COHEN MATTHEWS looks at Vlad the Impaler, the Transylvanian warlord that gave Bram Stoker’s famous vampire his name
Everybody knows Dracula. I’m sure that many a child has hidden under their sheets, quivering with fear, at the very mention of his name.
Countless adaptations have kept this story alive through the centuries – even Batman fought Dracula – but what was the real inspiration behind the well-spoken Count?
The most obvious, and often, the most misunderstood muse behind Bram Stoker’s famous Count, is Vlad III Dracula, Son of Vlad II Dracul, and Prince of Wallachia, later known as Vlad the Impaler.

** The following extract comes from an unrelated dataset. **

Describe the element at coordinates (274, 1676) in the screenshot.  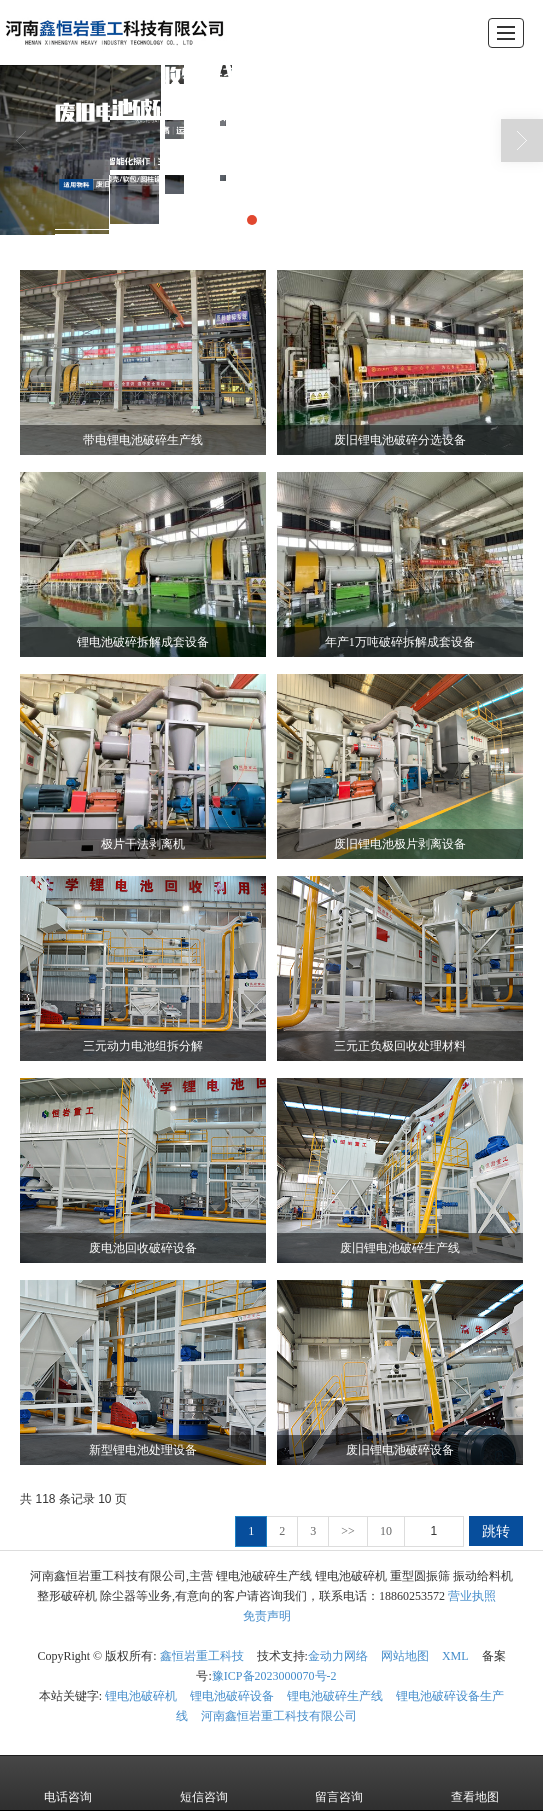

Vlad’s cruelty and ruthlessness is still renowned today, and as the posthumous dubbing suggests, his favoured method of execution was impaling his victims. It wasn’t just the act itself that gained Vlad notoriety, even during his life, but the sadistic pleasure he reportedly obtained from this. German woodcuts from 1499 show him dining amongst the impaled corpses of his enemies – men, women and children.
Vlad III Dracula was undoubtedly bloodthirsty, but was he really thirsty for blood?
Was Vlad the Impaler a vampire?
Unlike Elizabeth Bathory, there are no implications that the word “vampire” was thrown around about Vlad at the time.
This doesn’t mean he didn’t inspire Stoker while writing the Dracula book, it was, of course, Dracula’s name that he made infamous, but what are the origins of the name itself?
In modern Romanian, the word drac, from which the patronymic Dracul is derived, has come to mean “Devil”. This would suggest, that the name taken by Vlad II would hold similar connotations, however, at the time, it meant Dragon.
OK, so dragons are still pretty scary, and the name was taken when Vlad II was initiated into The Order of the Dragon, an order that spread primarily through Germany and Italy in the early 15th century.
But what was the purpose if this order? Was it dedicated to the eating of babies, or to the ceremonial burning of all that is fluffy and cute? No, it was actually dedicated to protecting Christianity throughout Europe. That’s not quite as devilish as the name implies.
Vlad III Dracula, the impaler, committed some undoubtedly evil acts.
He killed somewhere in the region of 40,000 – 100,000 people, brutally and sadistically, but it wasn’t Vlad the Impaler’s actions themselves that inspired Bram Stoker’s character.
It was the legacy of violence and bloodshed he left behind. That, and a conveniently cool patronymic.